DBH : On commence aussi à travailler sur les questions de mobilité low-tech et sur l’alimentation solidaire. Ce que l’on veut, c’est réussir la transition écologique et sociale en transformant les pratiques de notre système productif vers plus de sobriété et de démocratie. Car actuellement, les citoyens ne sont pas associés aux choix productifs, ou sont trop déconnectés du monde industriel. On aspire aussi à créer des synergies entre nos différentes coopératives et les initiatives existantes.

Quelle est l’origine de votre projet et que signifie Amerma ?

DBH : Amermà en provençal veut dire "réduire, amoindrir, diminuer". C’est un mot en accord avec notre vision d’une société consciente de la nécessité de tendre vers une sobriété productive (agriculture, industrie, construction etc.) cohérente vis-à-vis des limites physiques de notre monde, et conditionnée par une réelle démocratie des techniques. Après avoir travaillé dans l’écologie industrielle et territoriale en Corse et à Marseille, j’ai fondé ICI Marseille, car j’étais séduit par le potentiel des manufactures de proximité et des fablabs sur la capacité des villes à se réapproprier leur production de manière conviviale. Puis j’ai cofondé Amerma avec l’économiste Renaud Vignes.

LZ
 : Après un début de carrière dans l’ingénierie navale dans le sud, et trois ans à travailler pour le Campus de la Transition en Ile-de-France, je voulais m’impliquer localement, à Marseille. J’ai rencontré David, via une réunion de Thalassanté (tiers-lieu à l’Estaque qui a fermé ses portes en 2022). Nous sommes tous les deux issus de Centrale Nantes, première école d’ingénieurs en France à avoir mis en place une spécialisation « Ingénierie des low-tech ». C’est en travaillant sur notre première étude pour l’ADEME que notre collaboration a commencé.

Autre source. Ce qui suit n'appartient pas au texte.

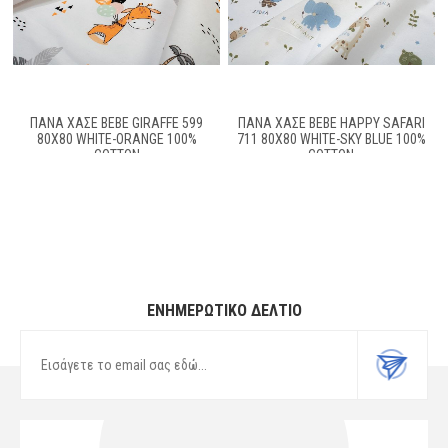
ΠΆΝΑ ΧΑΣΈ BEBE GIRAFFE 599
ΠΆΝΑ ΧΑΣΈ BEBE HAPPY SAFARI
80X80 WHITE-ORANGE 100%
711 80X80 WHITE-SKY BLUE 100%
COTTON
COTTON
ΕΝΗΜΕΡΩΤΙΚΌ ΔΕΛΤΊΟ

Que vous apporte l’accompagnement d’Inter-Made en Couveuse ?

LZ : L’accompagnement nous aide à structurer notre projet et à clarifier nos activités. Il y a tellement de choses à savoir quand on lance un projet associatif ! C’est important d’être accompagné. J’ai beaucoup appris sur le business model canva, le modèle économique, le plan de trésorerie ou la communication. On apprécie beaucoup nos rendez-vous individuels et on s’entraide mutuellement avec d’autres porteurs de projets. Avoir des bureaux au sein d’Inter-Made c’est aussi un plus, car cela nous donne un cadre et nous permet d’accueillir des réunions avec des partenaires. Et, pour ma part, je suis ravi d’être au conseil d’administration d’Inter-Made, car c’est une façon de m’acculturer aux sujets qui traversent une plus grosse association que la nôtre. Sans compter le réseau formé avec la Ruche Marseille, le Kiif… Et les apéros bien sûr !

DBH
 : J’ai déjà monté plusieurs entreprises, mais je me suis rendu compte que, malgré mon expérience, il me manquait des compétences. Je suis ravi de voir qu’Inter-Made partage nos valeurs et un enthousiasme vis-à-vis de notre projet. J’avais également un réseau professionnel local important, mais celui d’Inter-Made est particulièrement bienveillant et la Couveuse m’a permis de m’ouvrir davantage à la modélisation économique de notre activité. J’ai aussi beaucoup appris en termes de savoir-être, notamment de mon rapport au collectif.

Quelles sont les prochaines étapes pour vous ?

LZ  : Nous devons rendre notre étude méditerranéenne à l’ADEME en juillet 2025. Pour ce qui est de la coopérative CooTeRRE, nous visons une création et un début d’activité au deuxième trimestre. Cette année, nous avons répondu à de nombreux appels à projets, nous avons donc beaucoup de rendus en perspective. Nous avons l’ambition de pérenniser l’association, notamment avec l’embauche d’un premier salarié.

DBH : Nous sommes passés d’un collectif de réflexion presque informel à une structure bien formelle. Nous voulons que nos projets voient le jour, élire un conseil d’administration et relancer l’idée d’un centre de ressources techniques dédié aux moyens de production low-tech. Et faire la démonstration que notre vision économique est viable et compétitive avec le modèle actuel.